BEGIN DATA SUPPLIED

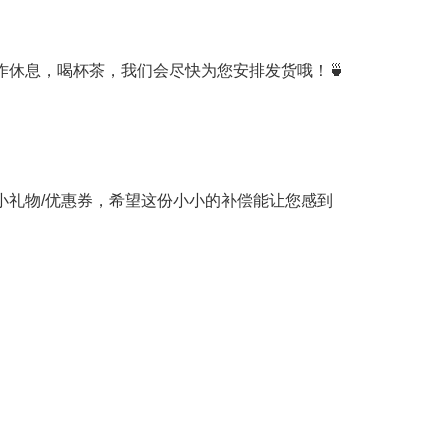
作休息，喝杯茶，我们会尽快为您安排发货哦！🍵
小礼物/优惠券，希望这份小小的补偿能让您感到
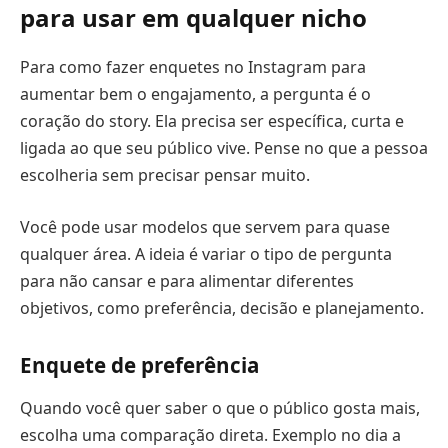
para usar em qualquer nicho
Para como fazer enquetes no Instagram para
aumentar bem o engajamento, a pergunta é o
coração do story. Ela precisa ser específica, curta e
ligada ao que seu público vive. Pense no que a pessoa
escolheria sem precisar pensar muito.
Você pode usar modelos que servem para quase
qualquer área. A ideia é variar o tipo de pergunta
para não cansar e para alimentar diferentes
objetivos, como preferência, decisão e planejamento.
Enquete de preferência
Quando você quer saber o que o público gosta mais,
escolha uma comparação direta. Exemplo no dia a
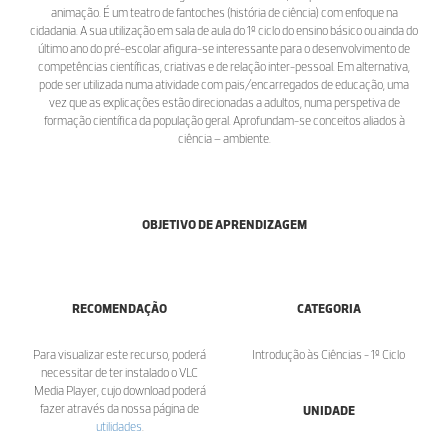
animação. É um teatro de fantoches (história de ciência) com enfoque na
cidadania. A sua utilização em sala de aula do 1º ciclo do ensino básico ou ainda do
último ano do pré-escolar afigura-se interessante para o desenvolvimento de
competências científicas, criativas e de relação inter-pessoal. Em alternativa,
pode ser utilizada numa atividade com pais/encarregados de educação, uma
vez que as explicações estão direcionadas a adultos, numa perspetiva de
formação científica da população geral. Aprofundam-se conceitos aliados à
ciência – ambiente.
OBJETIVO DE APRENDIZAGEM
RECOMENDAÇÃO
CATEGORIA
Para visualizar este recurso, poderá
Introdução às Ciências - 1º Ciclo
necessitar de ter instalado o VLC
Media Player, cujo download poderá
fazer através da nossa página de
UNIDADE
utilidades
.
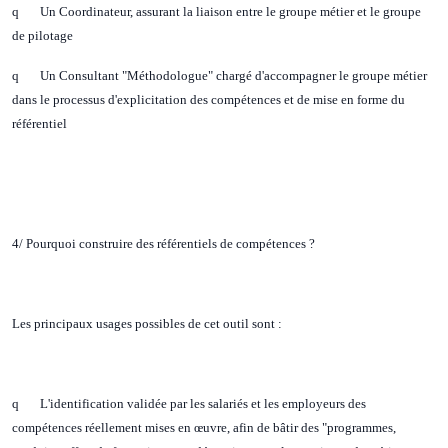
q Un Coordinateur, assurant la liaison entre le groupe métier et le groupe
de pilotage
q Un Consultant "Méthodologue" chargé d'accompagner le groupe métier
dans le processus d'explicitation des compétences et de mise en forme du
référentiel
4/ Pourquoi construire des référentiels de compétences ?
Les principaux usages possibles de cet outil sont :
q L'identification validée par les salariés et les employeurs des
compétences réellement mises en œuvre, afin de bâtir des "programmes,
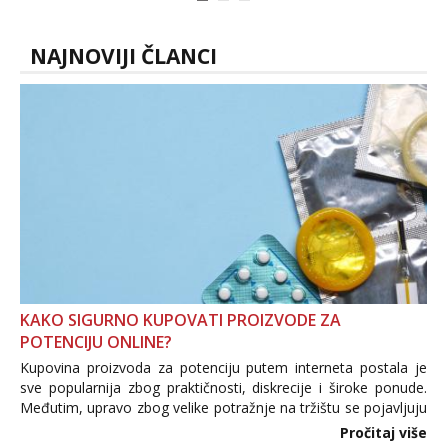
autentičnosti možeš me vidjeti na
videopozivu. 😉 S vama sam vec 5 ...
NAJNOVIJI ČLANCI
KAKO SIGURNO KUPOVATI PROIZVODE ZA
POTENCIJU ONLINE?
Kupovina proizvoda za potenciju putem interneta postala je
sve popularnija zbog praktičnosti, diskrecije i široke ponude.
Međutim, upravo zbog velike potražnje na tržištu se pojavljuju
i brojni krivotvoreni proizvodi, nepouzdane internetske
Pročitaj više
trgovine te proizvodi nepoznatog podrijetla. ...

END DATA SUPPLIED

## WHAT YOU HAVE TO DO:
The expected answer is an exact copy of the lines beginning at the one with "POTENCIJU ONLINE?" and running to the end of the entries above.

## TASK ANSWER:
POTENCIJU ONLINE?
Kupovina proizvoda za potenciju putem interneta postala je
sve popularnija zbog praktičnosti, diskrecije i široke ponude.
Međutim, upravo zbog velike potražnje na tržištu se pojavljuju
i brojni krivotvoreni proizvodi, nepouzdane internetske
Pročitaj više
trgovine te proizvodi nepoznatog podrijetla. ...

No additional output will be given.